[Exercise] Tally the lines of the data that include the word "investir". Only the number is to be returned.

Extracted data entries
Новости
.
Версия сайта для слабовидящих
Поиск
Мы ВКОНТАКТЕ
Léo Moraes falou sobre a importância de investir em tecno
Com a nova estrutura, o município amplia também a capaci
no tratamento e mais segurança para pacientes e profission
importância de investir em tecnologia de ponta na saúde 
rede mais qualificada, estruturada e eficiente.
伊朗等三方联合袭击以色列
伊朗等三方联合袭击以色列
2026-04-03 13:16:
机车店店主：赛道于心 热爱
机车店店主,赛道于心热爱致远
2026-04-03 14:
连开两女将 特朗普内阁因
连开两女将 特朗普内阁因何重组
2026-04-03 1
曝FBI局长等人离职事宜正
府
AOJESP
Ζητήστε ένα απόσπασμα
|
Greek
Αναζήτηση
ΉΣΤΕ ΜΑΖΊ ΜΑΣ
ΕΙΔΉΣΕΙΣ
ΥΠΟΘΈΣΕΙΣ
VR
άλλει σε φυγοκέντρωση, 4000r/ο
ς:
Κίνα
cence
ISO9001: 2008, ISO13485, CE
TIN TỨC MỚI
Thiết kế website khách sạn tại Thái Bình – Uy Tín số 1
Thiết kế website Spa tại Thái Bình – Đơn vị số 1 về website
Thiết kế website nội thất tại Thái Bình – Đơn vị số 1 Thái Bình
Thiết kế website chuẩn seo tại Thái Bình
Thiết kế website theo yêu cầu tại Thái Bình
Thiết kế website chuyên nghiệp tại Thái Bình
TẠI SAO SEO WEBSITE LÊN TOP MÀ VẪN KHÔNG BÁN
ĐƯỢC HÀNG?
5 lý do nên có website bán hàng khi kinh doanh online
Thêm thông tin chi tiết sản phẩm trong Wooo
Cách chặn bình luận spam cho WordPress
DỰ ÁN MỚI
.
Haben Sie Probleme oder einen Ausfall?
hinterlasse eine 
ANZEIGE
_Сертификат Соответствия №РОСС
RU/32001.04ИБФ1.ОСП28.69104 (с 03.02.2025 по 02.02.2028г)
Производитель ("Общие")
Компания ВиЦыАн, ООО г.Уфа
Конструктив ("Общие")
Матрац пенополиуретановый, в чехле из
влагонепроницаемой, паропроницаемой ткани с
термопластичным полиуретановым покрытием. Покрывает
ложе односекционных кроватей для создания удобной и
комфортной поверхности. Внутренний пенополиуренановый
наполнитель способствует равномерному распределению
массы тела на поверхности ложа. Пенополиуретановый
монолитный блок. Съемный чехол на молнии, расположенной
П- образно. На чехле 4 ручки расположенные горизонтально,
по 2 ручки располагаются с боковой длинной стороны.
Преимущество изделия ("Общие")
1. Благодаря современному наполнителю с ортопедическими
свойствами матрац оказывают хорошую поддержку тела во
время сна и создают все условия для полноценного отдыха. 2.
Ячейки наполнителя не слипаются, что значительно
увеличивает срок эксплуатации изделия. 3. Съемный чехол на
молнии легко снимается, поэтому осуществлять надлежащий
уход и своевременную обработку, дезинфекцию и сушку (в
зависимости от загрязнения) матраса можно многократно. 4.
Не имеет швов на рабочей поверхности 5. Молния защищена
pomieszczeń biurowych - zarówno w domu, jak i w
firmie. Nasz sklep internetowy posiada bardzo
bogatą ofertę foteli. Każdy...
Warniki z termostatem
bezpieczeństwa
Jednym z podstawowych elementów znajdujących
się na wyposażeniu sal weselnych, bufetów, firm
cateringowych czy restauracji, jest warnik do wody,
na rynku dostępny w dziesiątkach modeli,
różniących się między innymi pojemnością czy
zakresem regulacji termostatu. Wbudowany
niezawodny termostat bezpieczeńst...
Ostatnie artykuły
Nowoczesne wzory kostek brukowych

[Response box] 2